WHAT IS BEING ASKED:
How many lines in the records below contain the word "повідомлення"? Answer with the number alone.

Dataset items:

- - - -

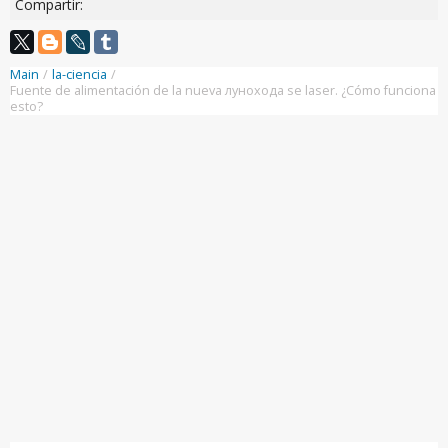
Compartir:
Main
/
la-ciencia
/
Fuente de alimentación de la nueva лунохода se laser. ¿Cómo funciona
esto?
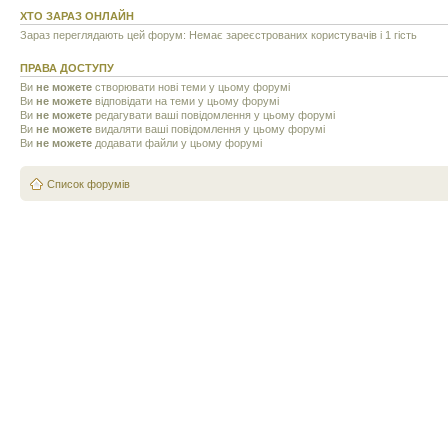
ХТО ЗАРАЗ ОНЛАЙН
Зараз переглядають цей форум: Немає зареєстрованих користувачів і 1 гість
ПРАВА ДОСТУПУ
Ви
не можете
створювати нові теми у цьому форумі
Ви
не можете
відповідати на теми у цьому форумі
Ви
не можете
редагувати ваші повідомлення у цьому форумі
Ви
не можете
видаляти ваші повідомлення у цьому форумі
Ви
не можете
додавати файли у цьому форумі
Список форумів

- - - -

SOLUTION BELOW:
2